Big run-to-run variable shown by copy scheme implemented with MOVDQU

Question

Big run-to-run variable shown by copy scheme implemented with MOVDQU

I'm looking for an explanation of the results I see in a loop that moves 64 bytes per iteration, from some source memory location to some destination memory location, using the x86 movdqu command (movdqu command supports moving 16 byte data from / to xmm registers to / from unmanaged memory locations).
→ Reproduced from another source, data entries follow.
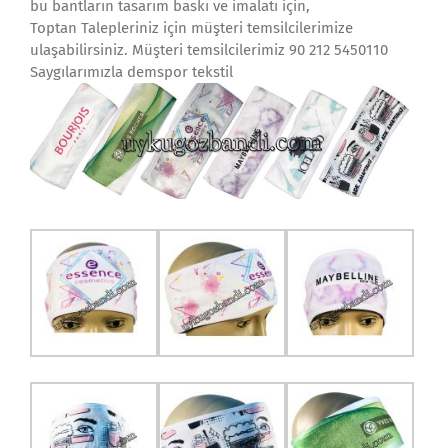
bu bantların tasarım baskı ve imalatı için,
Toptan Talepleriniz için müşteri temsilcilerimize
ulaşabilirsiniz. Müşteri temsilcilerimiz 90 212 5450110
Saygılarımızla demspor tekstil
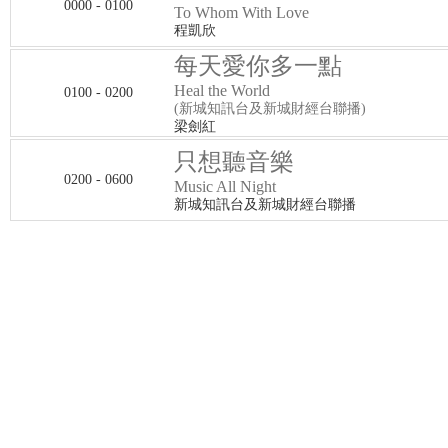
0000 - 0100
To Whom With Love
程凱欣
每天愛你多一點
Heal the World
0100 - 0200
(新城知訊台及新城財經台聯播)
梁劍紅
只想聽音樂
0200 - 0600
Music All Night
新城知訊台及新城財經台聯播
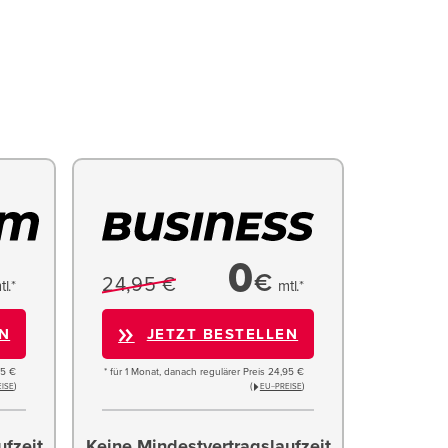
0
€
24,95 €
tl.*
mtl.*
EN
JETZT BESTELLEN
95 €
* für 1 Monat, danach regulärer Preis 24,95 €
)
(
)
ISE
EU−PREISE
ufzeit
Keine Mindestvertragslaufzeit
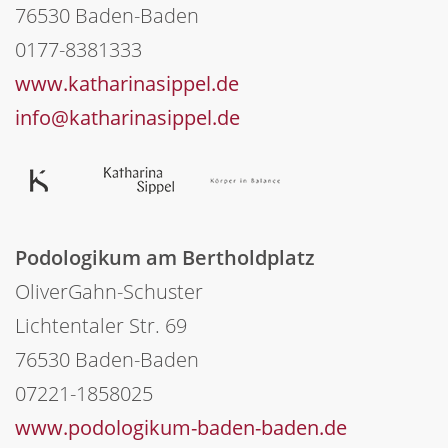
76530 Baden-Baden
0177-8381333
www.katharinasippel.de
info@katharinasippel.de
Podologikum am Bertholdplatz
OliverGahn-Schuster
Lichtentaler Str. 69
76530 Baden-Baden
07221-1858025
www.podologikum-baden-baden.de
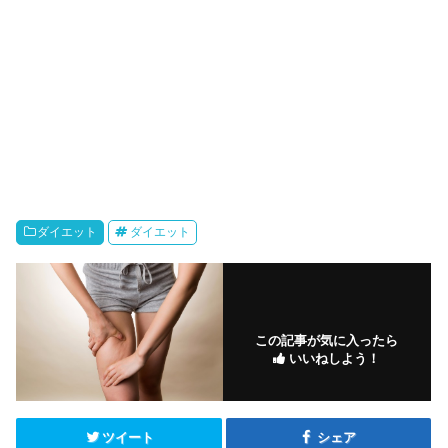
ダイエット
ダイエット
この記事が気に入ったら
いいねしよう！
ツイート
シェア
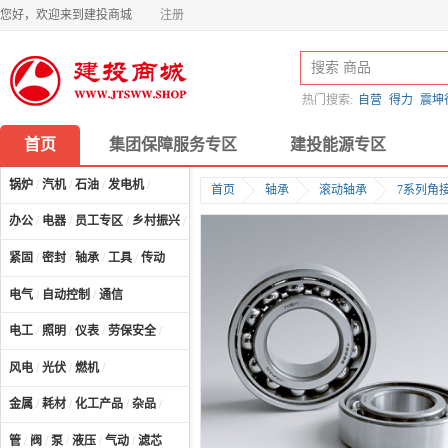
您好，欢迎来到建投商城
注册
热门搜索:
自营
得力
震坤
首页
集团保障服务专区
建投能源专区
锅炉
/
汽机
/
石油
/
发电机
/
首页
轴承
滚动轴承
7系列角
办公
/
电器
/
员工专区
/
乡村振兴
/
计算机及配件
/
紧固
/
密封
/
轴承
/
工具
/
传动
电气
/
自动控制
/
通信
电工
/
照明
/
仪表
/
劳保安全
/
风电
/
光伏
/
燃机
/
金属
/
耗材
/
化工产品
/
杂品
/
管
/
阀
/
泵
/
液压
/
气动
/
滤芯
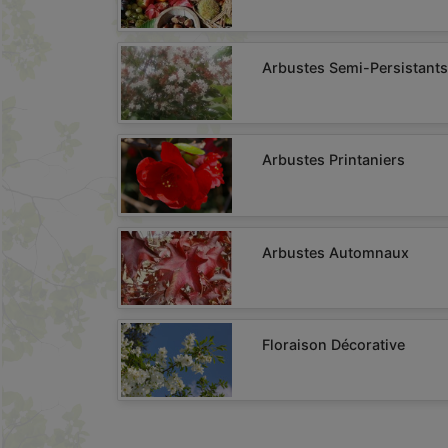
Arbustes Semi-Persistants
Arbustes Printaniers
Arbustes Automnaux
Floraison Décorative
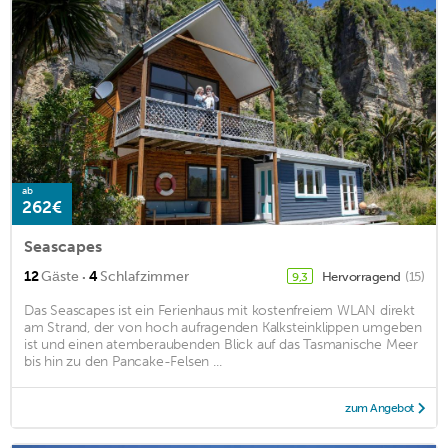
ab
262€
Seascapes
·
12
Gäste
4
Schlafzimmer
Hervorragend
(15)
9,3
Das Seascapes ist ein Ferienhaus mit kostenfreiem WLAN direkt
am Strand, der von hoch aufragenden Kalksteinklippen umgeben
ist und einen atemberaubenden Blick auf das Tasmanische Meer
bis hin zu den Pancake-Felsen ...
zum Angebot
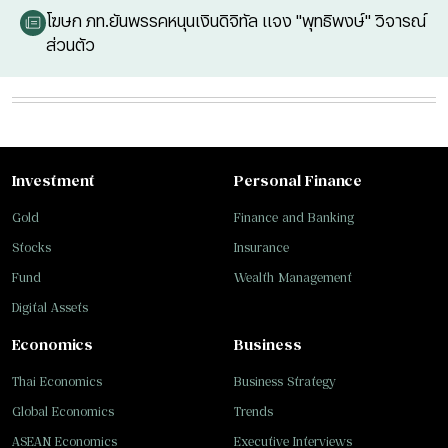
โฆษก ภท.ยันพรรคหนุนเงินดิจิทัล แจง "พุทธิพงษ์" วิจารณ์
ส่วนตัว
Investment
Personal Finance
Gold
Finance and Banking
Stocks
Insurance
Fund
Wealth Management
Digital Assets
Economics
Business
Thai Economics
Business Strategy
Global Economics
Trends
ASEAN Economics
Executive Interviews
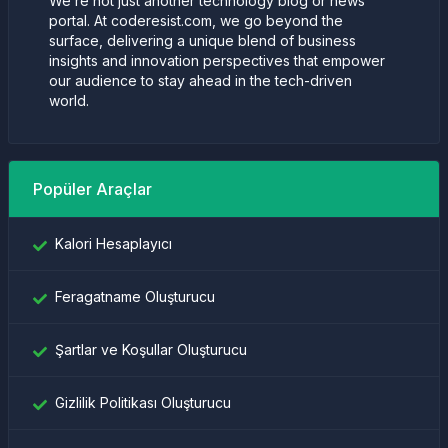
We’re not just another technology blog or news
portal. At coderesist.com, we go beyond the
surface, delivering a unique blend of business
insights and innovation perspectives that empower
our audience to stay ahead in the tech-driven
world.
Popüler Araçlar
Kalori Hesaplayıcı
Feragatname Oluşturucu
Şartlar ve Koşullar Oluşturucu
Gizlilik Politikası Oluşturucu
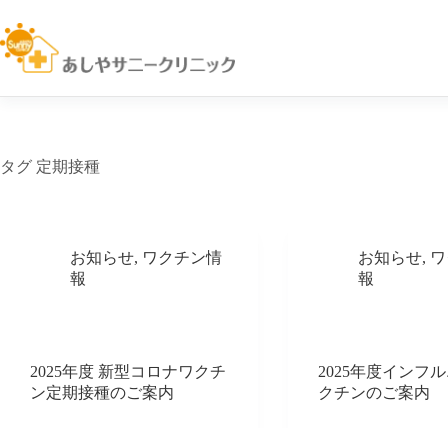
コ
ン
テ
ン
ツ
へ
ス
キ
タグ
定期接種
ッ
プ
お知らせ
,
ワクチン情
お知らせ
,
ワ
報
報
2025年度 新型コロナワクチ
2025年度インフ
ン定期接種のご案内
クチンのご案内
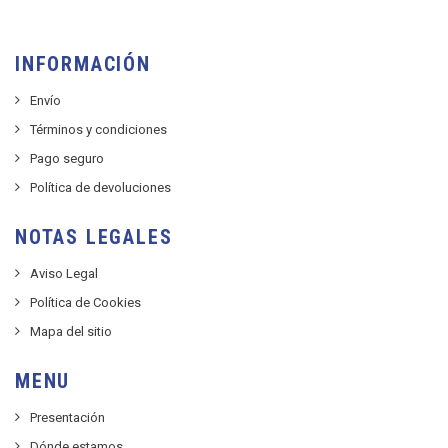
INFORMACIÓN
Envío
Términos y condiciones
Pago seguro
Política de devoluciones
NOTAS LEGALES
Aviso Legal
Política de Cookies
Mapa del sitio
MENU
Presentación
Dónde estamos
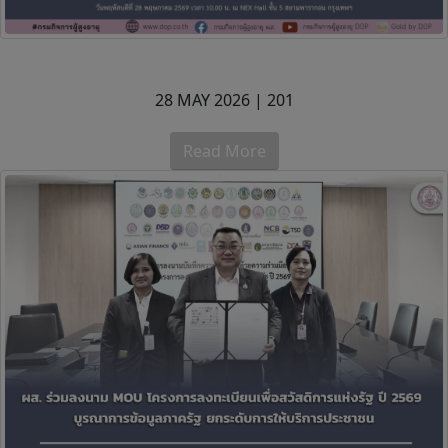
28 MAY 2026 |
201
Read More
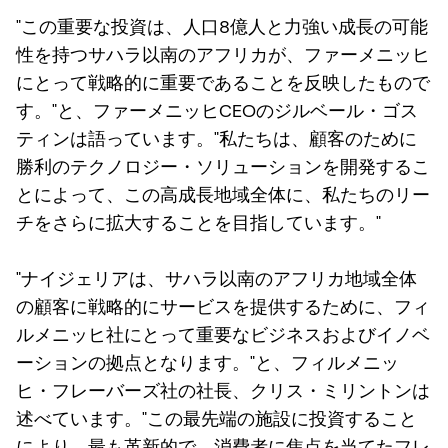
"この重要な投資は、人口8億人と力強い成長の可能
性を持つサハラ以南のアフリカが、ファーメニッヒ
にとって戦略的に重要であることを反映したもので
す。"と、ファーメニッヒCEOのジルベール・ゴス
ティンは語っています。"私たちは、顧客のために
勝利のテクノロジー・ソリューションを開発するこ
とによって、この高成長地域全体に、私たちのリー
チをさらに拡大することを目指しています。"
"ナイジェリアは、サハラ以南のアフリカ地域全体
の顧客に戦略的にサービスを提供するために、フィ
ルメニッヒ社にとって重要なビジネスおよびイノベ
ーションの拠点となります。"と、フィルメニッ
ヒ・フレーバーズ社の社長、クリス・ミリントンは
述べています。"この最先端の施設に投資すること
により、最も革新的で、消費者に焦点を当てたフレ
This is a piece of code that implements a function similar to memcpy () / java.lang.System.arraycopy ()

There are two different patterns I tried to implement with:

Pattern1

0x30013f74: prefetchnta BYTE PTR [rsi]
0x30013f77: prefetchnta BYTE PTR [rdi]
0x30013f7a: movdqu xmm3, XMMWORD PTR [rsi+0x30]
0x30013f7f: movdqu xmm2, XMMWORD PTR [rsi+0x20]
0x30013f84: movdqu XMMWORD PTR [rdi+0x30],xmm3
0x30013f89: movdqu XMMWORD PTR [rdi+0x20],xmm2
0x30013f8e: movdqu xmm1, XMMWORD PTR [rsi+0x10]
0x30013f93: movdqu xmm0, XMMWORD PTR [rsi]
0x30013f97: movdqu XMMWORD PTR [rdi+0x10], xmm1
0x30013f9c: movdqu XMMWORD PTR [rdi], xmm0

In this pattern, rsi contains the source address (src), rdi contains the destination address (dst), and the xmm registers are used as temporary registers. This code is repeated as many times as copylen_in_bytes / 64. As you can see, the ld-ld-st-st-ld-ld-st-st-load-store pattern follows here.

Pattern2

0x30013f74: prefetchnta BYTE PTR [rsi]
0x30013f77: prefetchnta BYTE PTR [rdi]
0x30013f7a: movdqu xmm3, XMMWORD PTR [rsi+0x30]
0x30013f7f: movdqu XMMWORD PTR [rdi+0x30], xmm3
0x30013f84: movdqu xmm2, XMMWORD PTR [rsi+0x20]
0x30013f89: movdqu XMMWORD PTR [rdi+0x20], xmm2
0x30013f8e: movdqu xmm1, XMMWORD PTR [rsi+0x10]
0x30013f93: movdqu XMMWORD PTR [rdi+0x10], xmm1
0x30013f98: movdqu xmm0, XMMWORD PTR [rsi]
0x30013f9c: movdqu XMMWORD PTR [rdi], xmm0

Sample 2 uses the ld-st-ld-st-ld-st-ld-st pattern.

Observations

When running this code a few hundred times with src and dst aligned on different 8-byte boundaries, I observe the following:

On Westmere (Xeon X5690)

Pattern 1 exhibits very high run-to-run variance.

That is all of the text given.